With a thrust just exceeding 1,000 metric-ton force, H-IIA leapt off its ocean-side launch pad – the boosters doing most of the work, delivering 90% of the rocket’s total thrust. H-IIA climbed vertically for only a few seconds before entering its pitch and roll maneuver to get aligned with a departure path to the south east, headed across the Pacific Ocean on the usual route to Geostationary Transfer Orbit.

Photo: @shinnosuke0113 / Twitter

Burning some 2,550 Kilograms of propellants per second, H-IIA pushed through the sound barrier less than a minute after launch and passed Maximum Dynamic Pressure as it made its way through the dense atmosphere, entering a slight thrust reduction on the boosters to maintain structural limits. Each of the SRB-A4 boosters clustered around the core stage delivered a vacuum thrust of 2,263 Kilonewtons, consuming 66 metric tons of propellant over a burn of 106 seconds to help boost H-IIA’s speed to 2.2 Kilometers per second.

Burnout of the boosters was sensed by their declining chamber pressure and H-IIA held onto them for another 20 seconds to ensure safe thrust tail-off and an off-shore impact. The 15-meter long boosters fell away in pairs at X+2:06 and X+2:09 when H-IIA had reached an altitude of 85 Kilometers – continuing toward space powered by the core stage alone.

37 meters long and 4 meters in diameter, H-IIA’s first stage launched with 103 metric tons of cryogenics on board, consumed by the single LE-7A engine to deliver 109 metric ton-force of thrust when flying through the tenuous upper atmosphere.

Three minutes and 45 seconds into the flight, H-IIA had reached an altitude of 173 Kilometers and jettisoned its payload fairing to reveal the Michibiki-3 satellite and shed no-longer-needed weight. This flight used the larger 5S type fairing with a five-meter diameter to house the rather large satellite, marking that’s fairing’s come back after over a decade.
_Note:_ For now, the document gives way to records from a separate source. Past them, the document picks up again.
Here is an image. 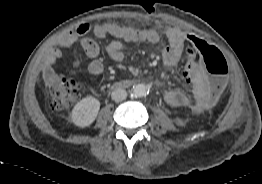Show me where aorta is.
I'll list each match as a JSON object with an SVG mask.
<instances>
[{
	"label": "aorta",
	"instance_id": "762f6f07",
	"mask_svg": "<svg viewBox=\"0 0 262 184\" xmlns=\"http://www.w3.org/2000/svg\"><path fill=\"white\" fill-rule=\"evenodd\" d=\"M148 93V87L145 84H137L133 86L131 95L134 97H142Z\"/></svg>",
	"mask_w": 262,
	"mask_h": 184
}]
</instances>
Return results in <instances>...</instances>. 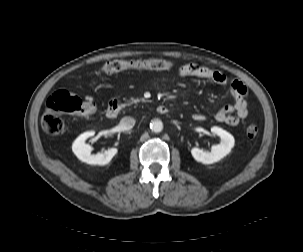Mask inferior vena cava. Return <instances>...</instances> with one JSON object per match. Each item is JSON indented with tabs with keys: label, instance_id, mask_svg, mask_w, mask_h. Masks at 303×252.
Segmentation results:
<instances>
[{
	"label": "inferior vena cava",
	"instance_id": "1",
	"mask_svg": "<svg viewBox=\"0 0 303 252\" xmlns=\"http://www.w3.org/2000/svg\"><path fill=\"white\" fill-rule=\"evenodd\" d=\"M120 124L125 128V129H131L133 128V126L135 125V119L130 117V116H126L123 117L120 121Z\"/></svg>",
	"mask_w": 303,
	"mask_h": 252
}]
</instances>
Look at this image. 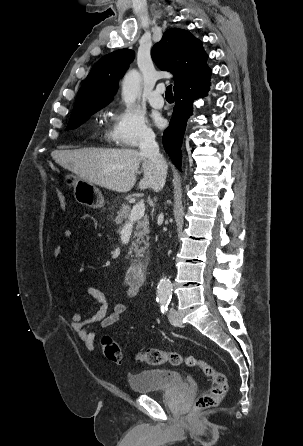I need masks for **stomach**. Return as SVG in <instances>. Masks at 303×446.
Listing matches in <instances>:
<instances>
[{
  "instance_id": "1",
  "label": "stomach",
  "mask_w": 303,
  "mask_h": 446,
  "mask_svg": "<svg viewBox=\"0 0 303 446\" xmlns=\"http://www.w3.org/2000/svg\"><path fill=\"white\" fill-rule=\"evenodd\" d=\"M64 183L69 187H73L74 197L78 203L91 208L104 206L102 193L94 184L73 173H68L64 176Z\"/></svg>"
}]
</instances>
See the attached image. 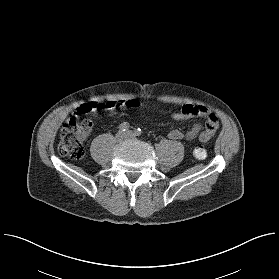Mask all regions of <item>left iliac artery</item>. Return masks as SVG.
Wrapping results in <instances>:
<instances>
[{
	"label": "left iliac artery",
	"instance_id": "left-iliac-artery-1",
	"mask_svg": "<svg viewBox=\"0 0 279 279\" xmlns=\"http://www.w3.org/2000/svg\"><path fill=\"white\" fill-rule=\"evenodd\" d=\"M135 136H140L142 134V130L140 128L134 131Z\"/></svg>",
	"mask_w": 279,
	"mask_h": 279
}]
</instances>
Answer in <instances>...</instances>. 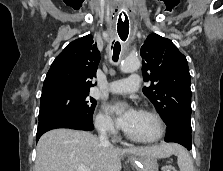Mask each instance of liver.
Listing matches in <instances>:
<instances>
[{
    "label": "liver",
    "mask_w": 223,
    "mask_h": 171,
    "mask_svg": "<svg viewBox=\"0 0 223 171\" xmlns=\"http://www.w3.org/2000/svg\"><path fill=\"white\" fill-rule=\"evenodd\" d=\"M174 151L175 144L166 143L121 149L102 144L86 131L55 129L46 132L38 141L35 171H77L78 164L91 171H120L125 154L167 158Z\"/></svg>",
    "instance_id": "obj_1"
}]
</instances>
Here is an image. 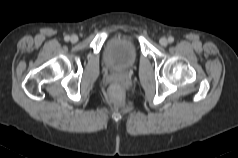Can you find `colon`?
<instances>
[{
  "instance_id": "obj_1",
  "label": "colon",
  "mask_w": 238,
  "mask_h": 158,
  "mask_svg": "<svg viewBox=\"0 0 238 158\" xmlns=\"http://www.w3.org/2000/svg\"><path fill=\"white\" fill-rule=\"evenodd\" d=\"M109 97L112 102L120 103L124 98V91L120 84L114 83L109 89Z\"/></svg>"
}]
</instances>
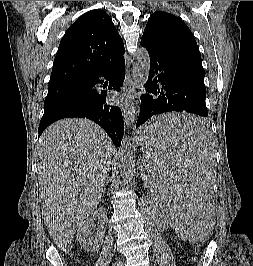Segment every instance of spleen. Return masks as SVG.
Here are the masks:
<instances>
[{
    "mask_svg": "<svg viewBox=\"0 0 253 266\" xmlns=\"http://www.w3.org/2000/svg\"><path fill=\"white\" fill-rule=\"evenodd\" d=\"M206 115L201 111H163L149 117L144 131L151 138L143 139V156L139 161L144 187L168 213L171 228L177 229L182 242L199 248L216 235L211 207V184L214 165L208 141Z\"/></svg>",
    "mask_w": 253,
    "mask_h": 266,
    "instance_id": "1",
    "label": "spleen"
}]
</instances>
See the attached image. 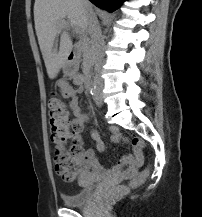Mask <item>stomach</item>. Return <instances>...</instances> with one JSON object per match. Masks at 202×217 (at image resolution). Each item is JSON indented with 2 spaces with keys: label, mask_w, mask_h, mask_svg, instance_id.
<instances>
[{
  "label": "stomach",
  "mask_w": 202,
  "mask_h": 217,
  "mask_svg": "<svg viewBox=\"0 0 202 217\" xmlns=\"http://www.w3.org/2000/svg\"><path fill=\"white\" fill-rule=\"evenodd\" d=\"M65 69H66V73L70 75H73L76 71L75 65L71 63H66Z\"/></svg>",
  "instance_id": "0dacf381"
}]
</instances>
Mission Ground Track – Image: JAXA/Spaceflight101

The first stage finished its role in the flight six minutes and 38 seconds after launch, shutting down its main engine and dropping away eight seconds later after accelerating the rocket to a speed of 5.9 Kilometers per second, lifting it to 270 Kilometers in altitude. Stage 2 promptly ignited its engine six minutes and 52 seconds after launch on a planned four-minute and 31-second burn to inject the stack into a Low Earth Parking Orbit.

Generating 13,970 Kilogram-force of thrust, the second stage successfully reached its intended Parking Orbit eleven and a half minutes after liftoff and entered a 12-minute coast phase toward the equator. The LE-5B main engine fired up again 23 minutes and 35 seconds into the mission for a burn of four minutes and nine seconds to significantly lift the apogee of the orbit, targeting a standard Geostationary Transfer Orbit of 380 by 35,976 Kilometers at an inclination of 20 degrees.

Stage 2 performed admirably and achieved the planned orbit for separation of the QZS-3 satellite 28 minutes and 39 seconds after liftoff, embarking on a multi-burn orbit raising campaign to take up residence in Geostationary Orbit where it can remain locked over the Asia-Pacific Region.

The four-satellite QZSS constellation is expected to be complete by the end of the year with QZS-4 currently looking at a launch target around October, set to join QZS-1 and 2 in Tundra orbit for a final testing campaign before fully operational QZSS services are rolled out around April 2018.